Lizards and crows, too. Chipmunks and a squirrel who was noisy until she realizes that I have spotted her in the small tree, barely taller than me.

I climbed the Serpent’s Trail which is an old road. It goes up and up but is never terribly steep. At the top, I can see the haze: smoke from forest fires in the Pacific Northwest and Canada is coming down. When I got home I closed up the house to keep the air cleaner. It is smokey today with lots of small particulates, not good. We will see more asthma, allergies, eye problems, emphysema and the smoke makes people headachey and irritable. I hope it doesn’t sit in the Grand Valley for a long time.

Meanwhile, the bunnies and the crows and the lizards and the squirrels, can’t go inside, can they?

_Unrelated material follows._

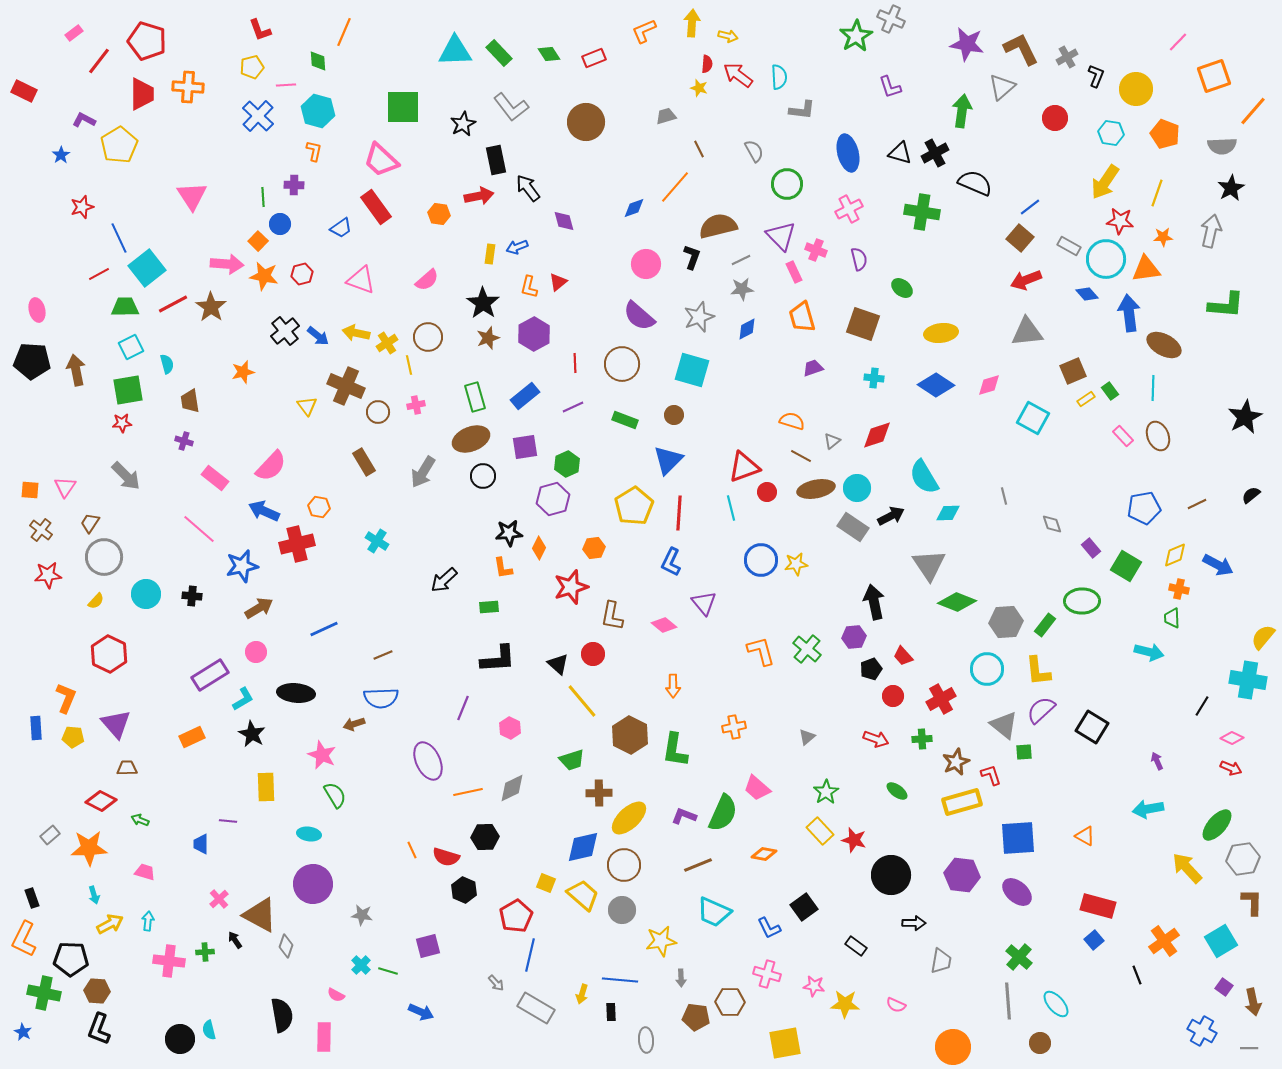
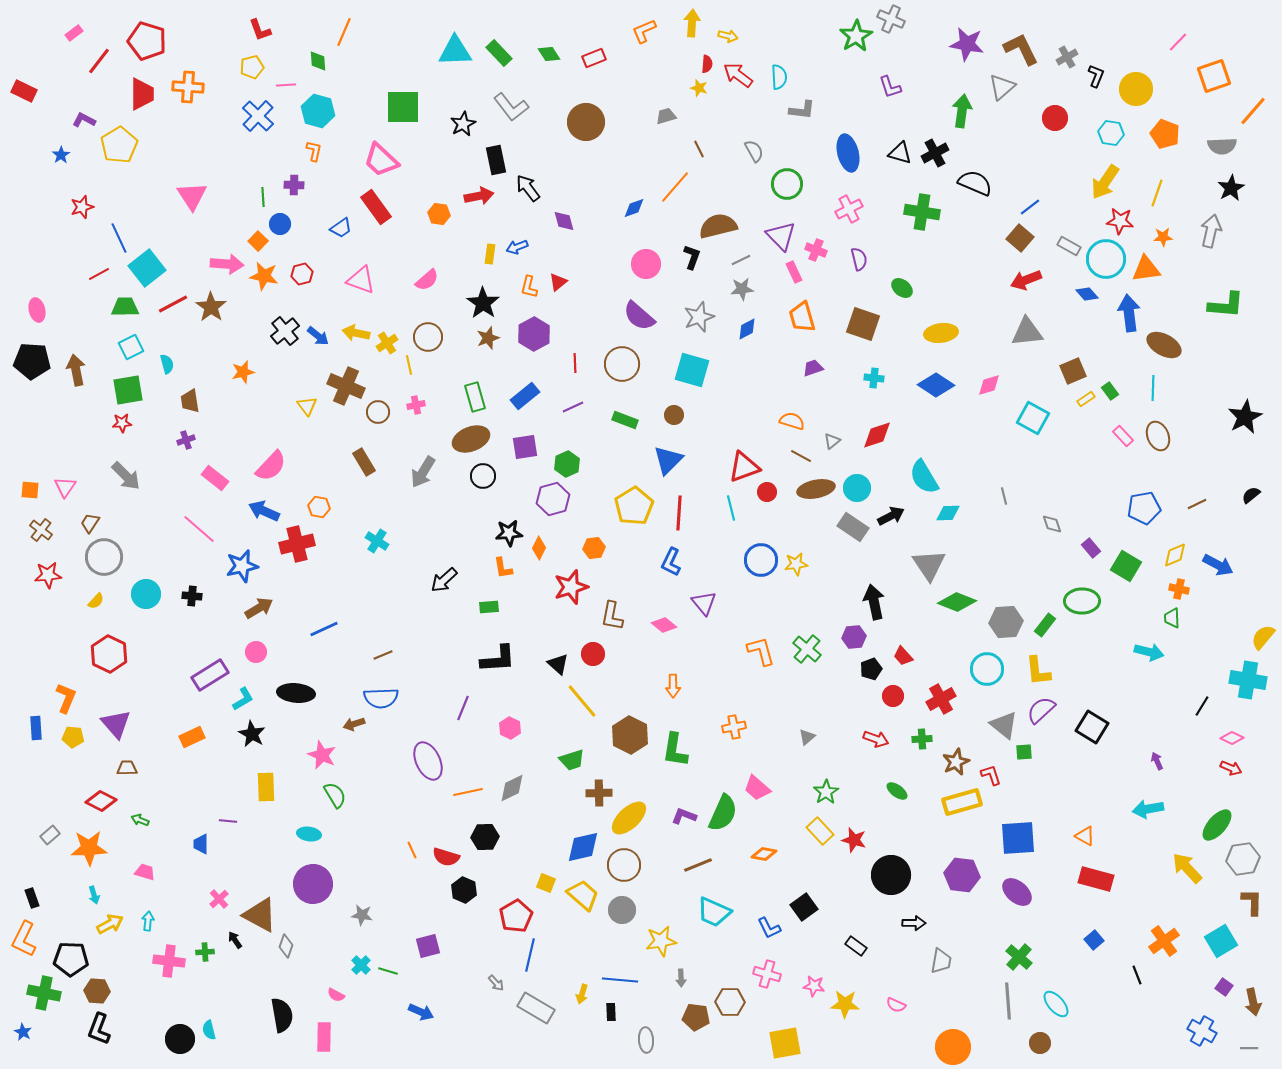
purple cross at (184, 441): moved 2 px right, 1 px up; rotated 36 degrees counterclockwise
red rectangle at (1098, 906): moved 2 px left, 27 px up
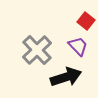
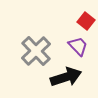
gray cross: moved 1 px left, 1 px down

For the Ragtag Daily Prompt: interview.

Frail

I wrote this poem about my father at least a year before he died. He was on oxygen, on steroids, terrible emphysema from 55 years of unfiltered Camel cigarettes. He would not accept much help and became more and more of a hermit. He did continue with the Rainshadow Chorale and because of it he quit smoking three years before he died.

Frail

We are going sailing
My partner says to me
“Invite him if you want.”

Then I am busy for a while

I think of calling, then forget

He was not at chorus on Monday

At last I say,
“I haven’t called. We’ll just sail.
Just us today.”

I haven’t called
because he was not at chorus on Monday

He is frail
55 years of camels
two packs a day
as if each cigarette
destroyed one alveolus
in his lungs
one tiny air/blood interface
built to exchange oxygen
and carbon dioxide
the loss is cumulative


He is frail
he is proud that the choral director
says, “I need you.”
He can’t sustain
but his entrances and time
are the best
among the basses.
They need him.

Chorus
is our winter link
two introverts
we hug at the start of chorus
sing for two hours
and talk for a few minutes at the end

Occasionally we go for a beer
I invite him for dinner
but he comes less and less
he often does not feel well at night

He looks smaller at chorus
this season
this is normal in emphysema
the body sheds weight
too much tissue to oxygenate
too hard for the lungs
and the heart, working overtime
to make up the difference
he is blessed with low blood pressure
genetic, from his father,
tough English stock,
otherwise I think he’d be dead

I didn’t call
before we went sailing
because I am afraid

I’ve driven out before
when he has not answered the phone
for a day or two
wondering if I would find him dead

I didn’t call
before we went sailing
because he was not at chorus on Monday
because if he didn’t answer today
I would not go

______________________

For the Ragtag Daily Prompt: frail.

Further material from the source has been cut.